Septembre 2008, il y a tout juste quatre ans. La presse se félicite de l’arrivée de Chris Viehbacher à la tête du groupe français (officiellement le 1er décembre 2008), dont le titre gagne 7 % le jour de l’annonce, le 10 septembre. Gérard Le Fur, son éphémère prédécesseur a brutalement été évincé – victime de l’échec de l’Acomplia, la molécule anti-obésité – et les analystes s’interrogent sur les orientations stratégiques du groupe. « Le pipeline semble s’être asséché depuis quelques années, et son contenu n’est pas très précis », commente alors les Echos, qui note que mis à part le Multaq, un traitement contre l’arythmie cardiaque qui connaîtra des déboires, « Sanofi n’aurait pas en réserve de quoi compenser la baisse des ventes liée à la fin des brevets d’ici à 2013 du Lovenox et du Plavix, ses médicaments phares. » Un mois plus tard, le groupe qui se nomme encore Sanofi-Aventis décide de supprimer 927 emplois, dont 817 visiteurs médicaux sur les 2 481 qu’emploie la filiale française. Les syndicats n’apprécient pas qu’une société qui fait 7 milliards de bénéfices (en 2007) opère une telle saignée. Mais il est vrai que les VM n’ont plus la cote et que leur entreprise anticipe les pertes de brevets à venir de ses médicaments phares. La direction  explique qu’elle vise « la sauvegarde de la compétitivité de Sanofi-Aventis en France », en tenant compte des grandes évolutions du secteur pharmaceutique, dont la montée en puissance des génériques, la pression sur les procédures d’autorisation de mise sur le marché et sur les prix des médicaments. Trois facteurs qui demeurent parfaitement d’actualité à la lecture du projet de loi de financement de la Sécu pour 2013 qui vient d’être rendu public. Le mouvement est cependant enclenché et donnera lieu à un dégraissage des effectifs du groupe en Europe comme aux Etats-Unis.

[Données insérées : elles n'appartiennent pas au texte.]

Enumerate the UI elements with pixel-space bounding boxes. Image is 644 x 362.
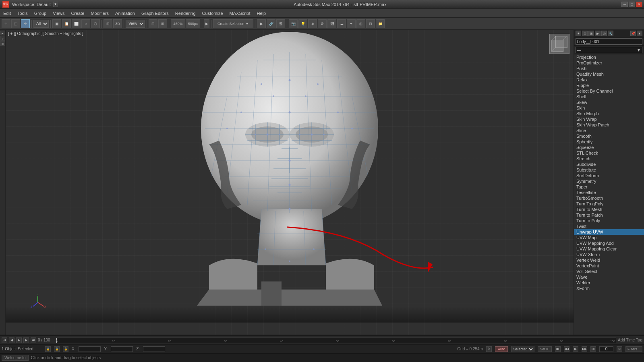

Priorité aux partenariats externes

La R&D sera le terrain sur lequel la nouvelle direction est la plus attendue. En 2008, Sanofi-Aventis lui consacre encore 4,5 milliards d’euros. Mais les dépenses à venir seront orientées vers des projets extérieurs. Si la dernière présentation du pipeline sous la direction de Gérard Le Fur, en février 2008, faisait encore état des molécules en développement interne, la grand messe annuelle de Chris Viehbacher (photo) de 2009 n’en parle plus mais indique que 10 % du pipeline constituent des pistes sans lendemain. « Il faut résister à la tentation de tout faire en interne, note alors le nouveau DG. Le modèle du blockbuster n’est pas mort, mais on ne peut plus compter que sur ça. Il faut tirer profit de ce qui se fait ailleurs et nous abandonnerons sûrement encore des molécules de notre pipeline pour investir en externe. » L’heure est à la diversification : des marchés (vers les BRIC), des produits (aliments santé, OTC et génériques) et des partenariats dans la recherche. Le 11 février 2009, l’action du groupe reprend + 8 %. Le groupe a assez de cash (4 milliards) et de réserves pour préparer son redéploiement. La R&D de Sanofi-Aventis est-elle pour autant condamnée. Le nouveau DG l’infirme : « En fait, il faut toujours avoir des compétences pour évaluer les sciences des autres. Nous avons un héritage riche en termes d’innovations, et nous devons mener une réflexion pour voir comment on peut créer l’ambiance, les structures, les modes de prise de décision qui favorisent justement l’innovation et la créativité », indique Chris Viehbacher sur BMF en février 2009. Au mensuel Pharmaceutiques (1) du mois de mai 2009, il confiera qu' »à l’avenir, notre stratégie de R&D doit se focaliser sur les technologies et les maladies clés afin de mieux répondre aux besoins des patients. » Mais les pertes de brevet des molécules phares du groupe lui font aussi envisager la fin du « modèle blockbusters », de ces produits vedettes au chiffre d’affaires supérieur au milliard d’euros : « L’approche classique serait d’essayer de remplacer les molécules qui vont perdre leur brevet par d’autres molécules. Personne n’a été capable de le faire sur une longue période. C’est ce modèle qu’il faut changer. Dépenser énormément d’argent dans la R&D, en accordant une confiance absolue aux chercheurs, n’est pas la solution. » Déjà Chris Viehbacher sait qu’il lui faut préparer l’après 2013, quand 20 % du chiffre d’affaires de la big pharma disparaîtront de fait.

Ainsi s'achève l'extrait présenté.